Jeudi à Casablanca, le ministère de l’Industrie et du Commerce a procédé à la remise des premiers certificats de labellisation « Made in Morocco » à près de 80 entreprises nationales. Cette cérémonie marque le lancement officiel d’un dispositif destiné à valoriser la production locale et à renforcer la compétitivité des produits marocains sur les marchés intérieurs et internationaux.
Un label pour structurer l’offre marocaine
Le label « Made in Morocco » vise à distinguer les biens et services répondant à des critères stricts d’origine, de qualité et de conformité aux normes en vigueur. Selon les informations communiquées par le ministère, cette première promotion regroupe des entreprises issues de divers secteurs, notamment l’agroalimentaire, le textile, l’électronique et les industries mécaniques.
Les certificats ont été attribués après un processus d’audit mené par des organismes agréés, portant sur la traçabilité des matières premières, les processus de fabrication et le respect des réglementations sociales et environnementales. Le label est valable pour une durée de trois ans, renouvelable sous réserve de contrôles périodiques.
Un levier pour la souveraineté industrielle
Les autorités présentent ce dispositif comme un outil de promotion de l’image de marque du Maroc et de soutien à l’écosystème industriel national.

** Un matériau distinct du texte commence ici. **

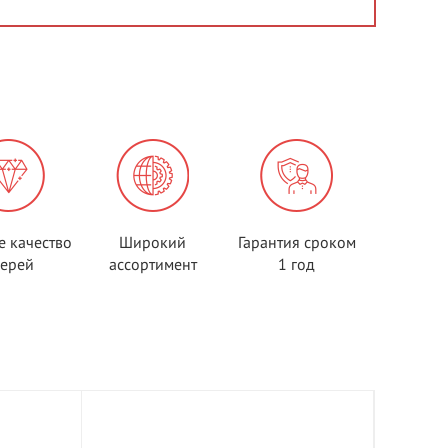
е качество
Широкий
Гарантия сроком
верей
ассортимент
1 год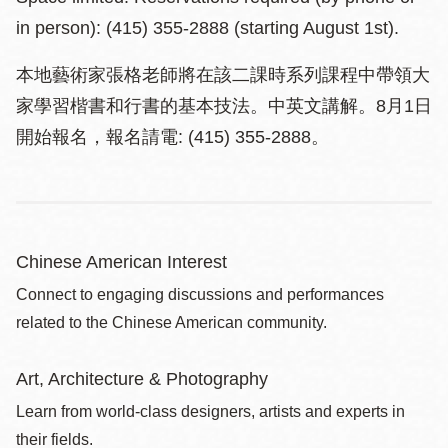
in person): (415) 355-2888 (starting August 1st).
本地藝術家張格老師將在該二課時系列課程中帶領大
家學習楷書和行書的基本技法。中英文講解。8月1日
開始報名，報名請電: (415) 355-2888。
Chinese American Interest
Connect to engaging discussions and performances
related to the Chinese American community.
Art, Architecture & Photography
Learn from world-class designers, artists and experts in
their fields.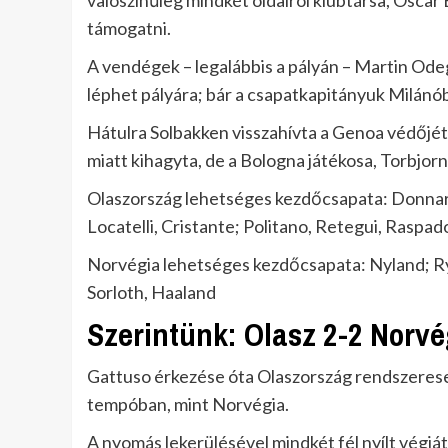
valószínűleg mindkét oldalról klubtársa, Oscar
támogatni.
A vendégek – legalábbis a pályán – Martin Ode
léphet pályára; bár a csapatkapitányuk Milánób
Hátulra Solbakken visszahívta a Genoa védőjét,
miatt kihagyta, de a Bologna játékosa, Torbjor
Olaszország lehetséges kezdőcsapata: Donnaru
Locatelli, Cristante; Politano, Retegui, Raspad
Norvégia lehetséges kezdőcsapata: Nyland; Ry
Sorloth, Haaland
Szerintünk: Olasz 2-2 Norvé
Gattuso érkezése óta Olaszország rendszeresen
tempóban, mint Norvégia.
A nyomás lekerülésével mindkét fél nyílt végjá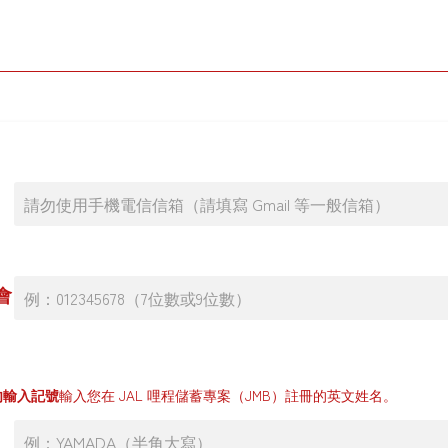
會
勿輸入記號
輸入您在 JAL 哩程儲蓄專案（JMB）註冊的英文姓名。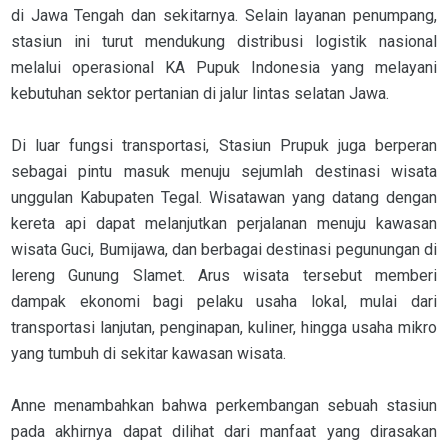
di Jawa Tengah dan sekitarnya. Selain layanan penumpang,
stasiun ini turut mendukung distribusi logistik nasional
melalui operasional KA Pupuk Indonesia yang melayani
kebutuhan sektor pertanian di jalur lintas selatan Jawa.
Di luar fungsi transportasi, Stasiun Prupuk juga berperan
sebagai pintu masuk menuju sejumlah destinasi wisata
unggulan Kabupaten Tegal. Wisatawan yang datang dengan
kereta api dapat melanjutkan perjalanan menuju kawasan
wisata Guci, Bumijawa, dan berbagai destinasi pegunungan di
lereng Gunung Slamet. Arus wisata tersebut memberi
dampak ekonomi bagi pelaku usaha lokal, mulai dari
transportasi lanjutan, penginapan, kuliner, hingga usaha mikro
yang tumbuh di sekitar kawasan wisata.
Anne menambahkan bahwa perkembangan sebuah stasiun
pada akhirnya dapat dilihat dari manfaat yang dirasakan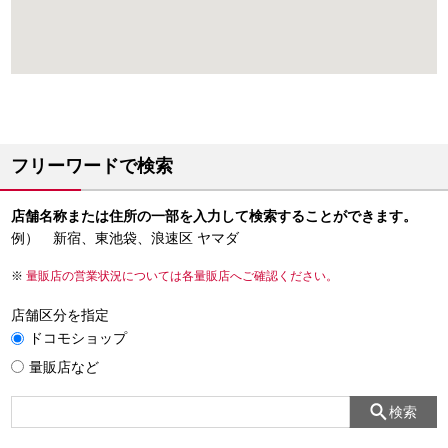
フリーワードで検索
店舗名称または住所の一部を入力して検索することができます。
例） 新宿、東池袋、浪速区 ヤマダ
量販店の営業状況については各量販店へご確認ください。
店舗区分を指定
ドコモショップ
量販店など
検索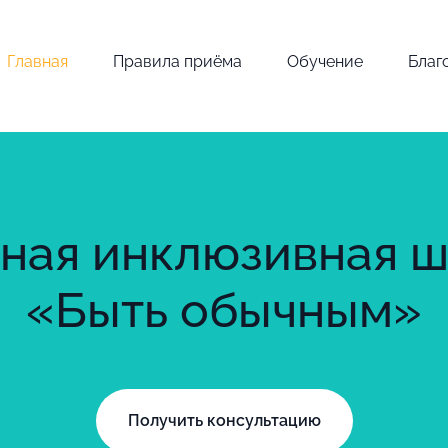
Главная
Правила приёма
Обучение
Благ
ная инклюзивная 
«Быть обычным»
Получить консультацию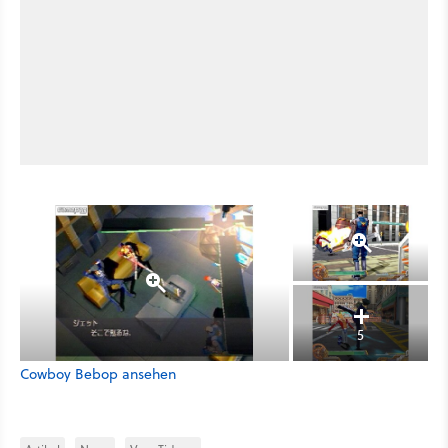
5
Cowboy Bebop ansehen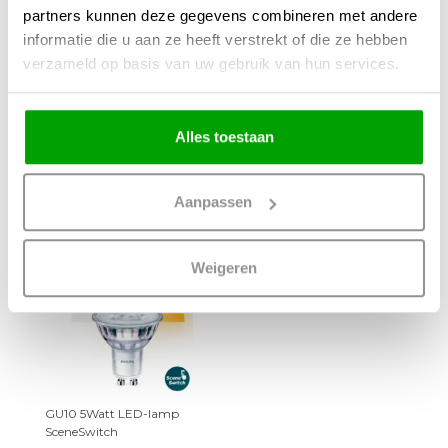
partners kunnen deze gegevens combineren met andere
informatie die u aan ze heeft verstrekt of die ze hebben
verzameld op basis van uw gebruik van hun services.
Alles toestaan
Aanpassen
+
Weigeren
GU10 5Watt LED-lamp
SceneSwitch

En certifiant l’origine marocaine des produits, le label entend aider les consommateurs à identifier plus facilement les biens fabriqués localement et à favoriser une préférence nationale.
Ryad Mezzour, ministre de l’Industrie et du Commerce, a souligné lors de la cérémonie que cette initiative s’inscrit dans la stratégie globale de développement industriel du Royaume, qui vise à porter la part de l’industrie dans le PIB à 40 % à l’horizon 2030. Il a également rappelé que le label constitue un signal fort pour les investisseurs étrangers, démontrant la capacité du tissu productif marocain à respecter des standards internationaux.
Critères d’obtention du label
Pour obtenir le label, les entreprises doivent justifier d’un contenu en intrants locaux d’au moins 40 % de la valeur ajoutée du produit final. Ce seuil pourra être révisé à la hausse dans les années à venir, en fonction de l’évolution des chaînes d’approvisionnement nationales. Les candidats doivent également démontrer leur conformité aux normes de sécurité, de qualité et de durabilité définies par un cahier des charges technique.
Les audits sont réalisés par des organismes certificateurs accrédités par le Comité marocain d’accréditation (COMAC). Un comité de pilotage interministériel supervise l’évolution du label et peut proposer des ajustements réglementaires.
Prochaines étapes et perspectives
Le ministère prévoit d’ouvrir de nouvelles sessions de labellisation chaque trimestre, avec un objectif de 500 entreprises certifiées d’ici fin 2026. Une campagne de communication nationale et internationale doit être lancée dans les prochaines semaines pour faire connaître le label auprès des consommateurs et des acheteurs professionnels.
Les entreprises labellisées bénéficieront d’un accompagnement technique et commercial via les chambres de commerce et les agences de développement régional. La mise en place d’une plateforme numérique dédiée à la visibilité des produits « Made in Morocco » est également à l’étude, afin de faciliter les mises en relation avec les distributeurs et les exportateurs.